During the early days of the coronavirus pandemic in Nairobi, Kenya, something improbable happened: a mountain appeared. To curb the transmission of the virus, authorities called on the city’s thousands of private bus operators to cease trading. “Within three days, the air completely cleared,” recalls entrepreneur Jit Bhattacharya. “You could see Mount Kenya … crystal clear,” some 90 miles away.
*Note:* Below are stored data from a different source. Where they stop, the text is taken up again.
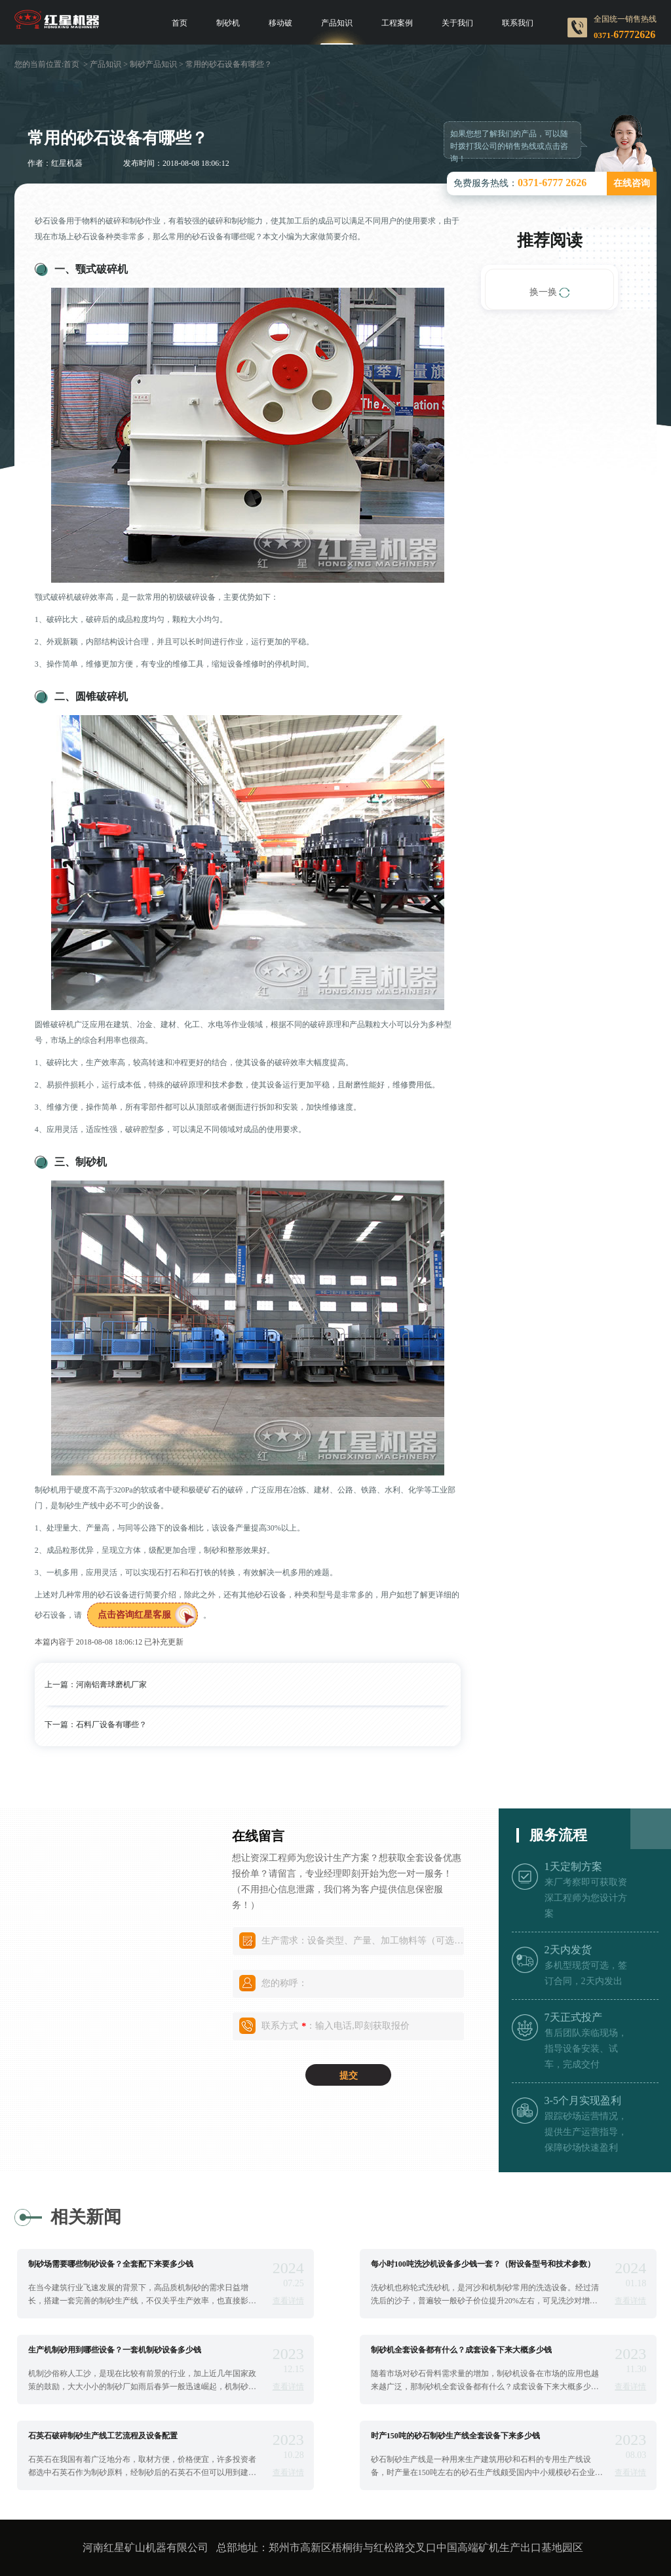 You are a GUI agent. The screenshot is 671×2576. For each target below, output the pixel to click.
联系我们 (517, 23)
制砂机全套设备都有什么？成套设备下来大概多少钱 (461, 2350)
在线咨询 (631, 183)
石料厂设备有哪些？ (111, 1724)
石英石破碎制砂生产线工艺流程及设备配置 (103, 2436)
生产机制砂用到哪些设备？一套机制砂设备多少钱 (114, 2350)
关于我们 (457, 23)
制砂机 (228, 23)
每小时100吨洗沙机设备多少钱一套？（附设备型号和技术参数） (483, 2264)
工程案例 (397, 23)
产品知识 (337, 23)
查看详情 (288, 2300)
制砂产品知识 (153, 64)
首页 (179, 23)
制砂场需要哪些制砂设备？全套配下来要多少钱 (110, 2264)
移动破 (280, 23)
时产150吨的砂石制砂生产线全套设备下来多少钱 (455, 2436)
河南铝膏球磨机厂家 (111, 1684) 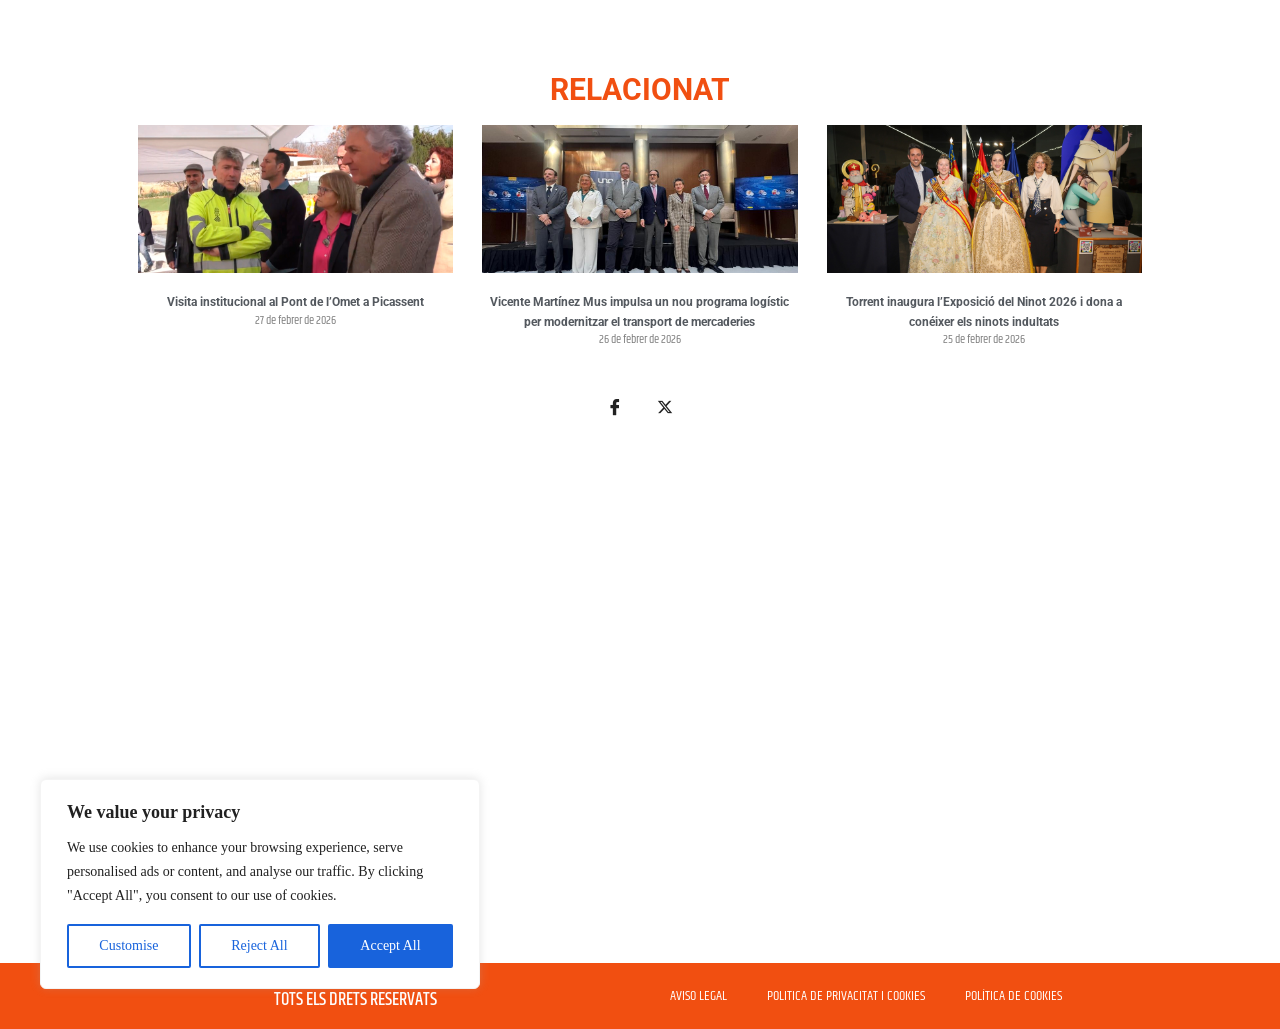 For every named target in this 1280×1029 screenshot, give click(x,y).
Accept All (390, 945)
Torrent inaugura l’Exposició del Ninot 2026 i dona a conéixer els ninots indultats (984, 312)
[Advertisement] (640, 702)
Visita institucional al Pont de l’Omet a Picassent (295, 302)
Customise (128, 945)
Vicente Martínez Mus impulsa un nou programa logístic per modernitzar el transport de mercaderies (639, 312)
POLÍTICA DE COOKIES (1013, 996)
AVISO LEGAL (698, 996)
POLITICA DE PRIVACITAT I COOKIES (846, 996)
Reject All (259, 945)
Bhattacharya also saw an opportunity. Kenya produces 90% of its electricity from renewable sources – mostly geothermal and hydropower – and has surplus grid capacity, yet it imports nearly all its petroleum fuels. What if clean energy could be channeled into the transport sector? Maybe it could help the city clean up its act. Maybe Mount Kenya could become a permanent feature for Nairobi once more.
The Kenyan capital is home to over five million people, and matatus, privately owned minibuses and shared taxis, “are critical to the way people in Nairobi get around,” explains Christopher Kost, Africa program director at the Institute for Transportation and Development Policy. “In the city, we have 40% of trips on public transport.”
“The challenge that we’re facing now is that these matatus are stuck in traffic,” he adds. “People face delays, the service is not always reliable. Those are issues that we need to correct.”
Electric buses could help solve the problem. Today Bhattacharya is the CEO and co-founder of BasiGo, a mobility startup racing to electrify the city’s buses. The company is not alone. Swedish-Kenyan electric vehicle manufacturer Roam also has its eyes set on Nairobi’s mass transport sector. Both are rolling out fleets of buses this year that could mark the start of a new chapter for city’s famous matatu culture.